[Development] New Qt example development guideline and revamping examples
Eike Ziller
Eike.Ziller at qt.io
Fri Jan 20 09:49:10 CET 2023
> Am 19/01/2023 um 13:33 schrieb Giuseppe D'Angelo via Development <development at qt-project.org>:
>
> Il 19/01/23 10:27, Tor Arne Vestbø ha scritto:
>>> All the contrary, do NOT do that, as it results in 200+ lines unnamed lambdas. Strongly prefer named slots. Keep the lambdas short and to the point. Do not use unnamed lambdas.

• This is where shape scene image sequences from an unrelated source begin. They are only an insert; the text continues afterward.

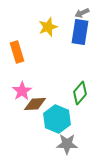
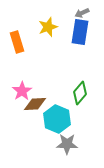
orange rectangle: moved 10 px up
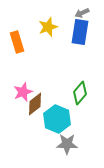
pink star: moved 1 px right, 1 px down; rotated 12 degrees clockwise
brown diamond: rotated 35 degrees counterclockwise
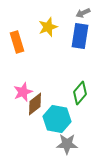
gray arrow: moved 1 px right
blue rectangle: moved 4 px down
cyan hexagon: rotated 12 degrees counterclockwise
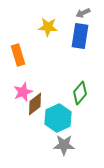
yellow star: rotated 24 degrees clockwise
orange rectangle: moved 1 px right, 13 px down
cyan hexagon: moved 1 px right, 1 px up; rotated 24 degrees clockwise
gray star: moved 3 px left, 1 px down
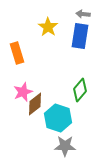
gray arrow: moved 1 px down; rotated 32 degrees clockwise
yellow star: rotated 30 degrees clockwise
orange rectangle: moved 1 px left, 2 px up
green diamond: moved 3 px up
cyan hexagon: rotated 16 degrees counterclockwise
gray star: moved 1 px right, 1 px down
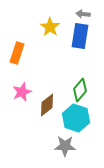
yellow star: moved 2 px right
orange rectangle: rotated 35 degrees clockwise
pink star: moved 1 px left
brown diamond: moved 12 px right, 1 px down
cyan hexagon: moved 18 px right
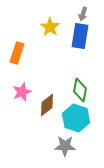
gray arrow: rotated 80 degrees counterclockwise
green diamond: rotated 30 degrees counterclockwise
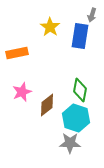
gray arrow: moved 9 px right, 1 px down
orange rectangle: rotated 60 degrees clockwise
gray star: moved 5 px right, 3 px up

>> No, strongly prefer lambdas if they are within a reasonable size. No-one is arguing for 200+ line lambdas.
>
> The reason for such a harsh rule is that "reasonable size" tends to go out of control very quickly. Is 10 lines too much? Maybe 15? Giving it a fixed size opens up the door to a sorites paradox. The point is that when you write the lambda the first time, it'll be completely obvious what it does to you, even if it's long. You'll even avoid giving it a name and connect straight to it, as it makes "perfect sense", in the context of the code surrounding the lambda.
>
> But on the long run, this makes the code worse to read and understand. No one will understand what the lambda is _meant_ to do without analyzing the body of the lambda, line by line (cf.: a named lambda/slot, where a proper name tells you everything). And reasoning on the code surrounding the lambda is also much harder as it's intermingled with the lambda itself.
>
> If anything: the fact that this is seen as _questionable_ and people disagree on it should be a good indication that examples shouldn't do it, as examples shouldn't feature _questionable_ code styles.

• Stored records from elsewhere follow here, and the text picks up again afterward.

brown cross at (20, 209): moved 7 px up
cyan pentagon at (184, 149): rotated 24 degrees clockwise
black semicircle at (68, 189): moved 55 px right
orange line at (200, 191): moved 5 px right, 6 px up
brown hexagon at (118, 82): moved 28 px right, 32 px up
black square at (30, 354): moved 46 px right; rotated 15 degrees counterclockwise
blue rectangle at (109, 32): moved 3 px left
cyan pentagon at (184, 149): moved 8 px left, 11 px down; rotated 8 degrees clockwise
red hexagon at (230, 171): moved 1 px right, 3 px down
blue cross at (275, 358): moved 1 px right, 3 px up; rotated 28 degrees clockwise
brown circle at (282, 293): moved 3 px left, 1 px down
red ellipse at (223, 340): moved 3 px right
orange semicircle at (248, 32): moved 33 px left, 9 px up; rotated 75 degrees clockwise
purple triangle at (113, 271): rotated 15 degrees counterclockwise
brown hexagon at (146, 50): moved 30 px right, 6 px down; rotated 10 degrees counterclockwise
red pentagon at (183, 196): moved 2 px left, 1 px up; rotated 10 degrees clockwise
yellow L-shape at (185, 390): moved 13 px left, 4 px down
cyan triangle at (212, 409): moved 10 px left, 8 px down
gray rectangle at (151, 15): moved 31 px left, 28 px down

I think with that argument any code style fall apart. People find using "auto" questionable, and other people find _not_ using "auto" questionable. Some people find that not using braces for bodies of conditional statements, even if they are just one line, is questionable, other people find that using braces for one-line bodies would bloat the code.

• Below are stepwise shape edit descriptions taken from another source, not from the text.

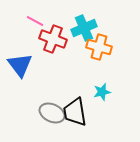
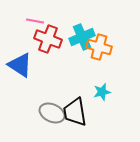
pink line: rotated 18 degrees counterclockwise
cyan cross: moved 2 px left, 9 px down
red cross: moved 5 px left
blue triangle: rotated 20 degrees counterclockwise
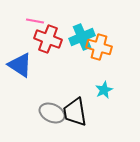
cyan star: moved 2 px right, 2 px up; rotated 12 degrees counterclockwise
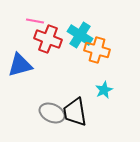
cyan cross: moved 2 px left, 2 px up; rotated 35 degrees counterclockwise
orange cross: moved 2 px left, 3 px down
blue triangle: rotated 48 degrees counterclockwise
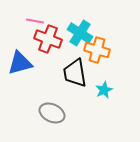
cyan cross: moved 2 px up
blue triangle: moved 2 px up
black trapezoid: moved 39 px up
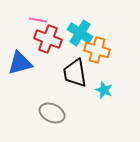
pink line: moved 3 px right, 1 px up
cyan star: rotated 24 degrees counterclockwise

I find not using unnamed lambdas at all questionable. IMO named lambdas are worse, since they are also inline inbetween other code in the function, so they need to be small too (with the same question of what "small" means), but a reader trying to figure out what happens at the place where it is used need to redirect to whereever it is defined. Names are often not good enough to convey enough meaning, often the actual details matter, and glancing on the handful of lines of code directly inline is often faster to read. And not using lambdas at all means creating lots of member functions that are only used once, bloat the class API, with the same issue of requiring redirection when read, and possibly creating class member variables just for use of single methods which could be easily solved by capturing in a lambda.